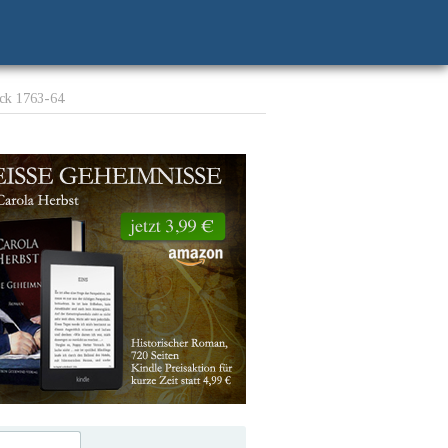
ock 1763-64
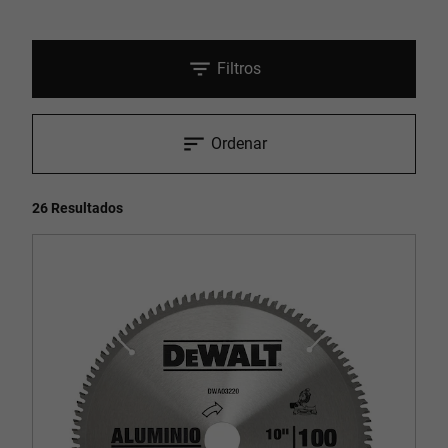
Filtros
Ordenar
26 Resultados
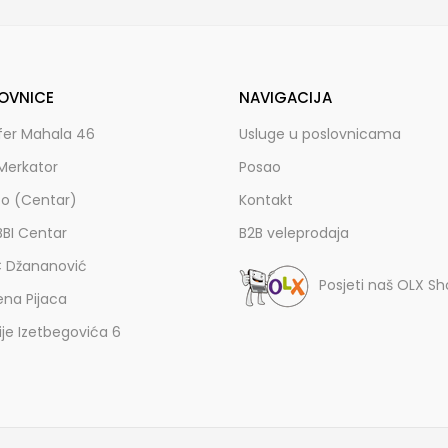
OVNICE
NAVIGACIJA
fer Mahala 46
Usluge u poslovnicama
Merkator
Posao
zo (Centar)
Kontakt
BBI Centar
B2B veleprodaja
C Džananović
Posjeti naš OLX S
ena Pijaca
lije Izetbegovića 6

# Problem statement:
Give back, unchanged, every line from the one with "fer Mahala 46" to the end of the entries above.

# Result of the exercise:
fer Mahala 46
Usluge u poslovnicama
Merkator
Posao
zo (Centar)
Kontakt
BBI Centar
B2B veleprodaja
C Džananović
Posjeti naš OLX S
ena Pijaca
lije Izetbegovića 6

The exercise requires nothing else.